- [REQUIRED ACTION]: The whole listing is to be restated word for word with no images.

-- Opening Marker --

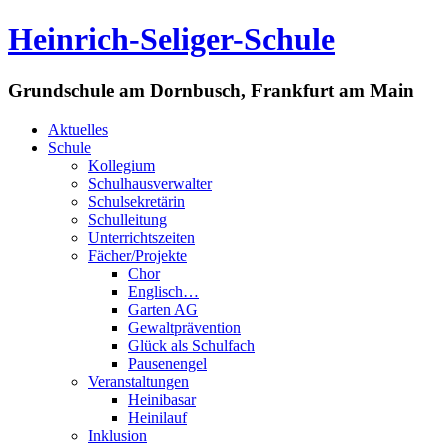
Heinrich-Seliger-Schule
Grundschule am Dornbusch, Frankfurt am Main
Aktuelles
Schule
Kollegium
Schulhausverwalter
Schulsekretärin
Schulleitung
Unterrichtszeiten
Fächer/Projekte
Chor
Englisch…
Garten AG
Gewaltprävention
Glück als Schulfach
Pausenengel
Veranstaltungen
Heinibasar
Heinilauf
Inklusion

-- Closing Marker --

- [FINAL ANSWER]:
Heinrich-Seliger-Schule
Grundschule am Dornbusch, Frankfurt am Main
Aktuelles
Schule
Kollegium
Schulhausverwalter
Schulsekretärin
Schulleitung
Unterrichtszeiten
Fächer/Projekte
Chor
Englisch…
Garten AG
Gewaltprävention
Glück als Schulfach
Pausenengel
Veranstaltungen
Heinibasar
Heinilauf
Inklusion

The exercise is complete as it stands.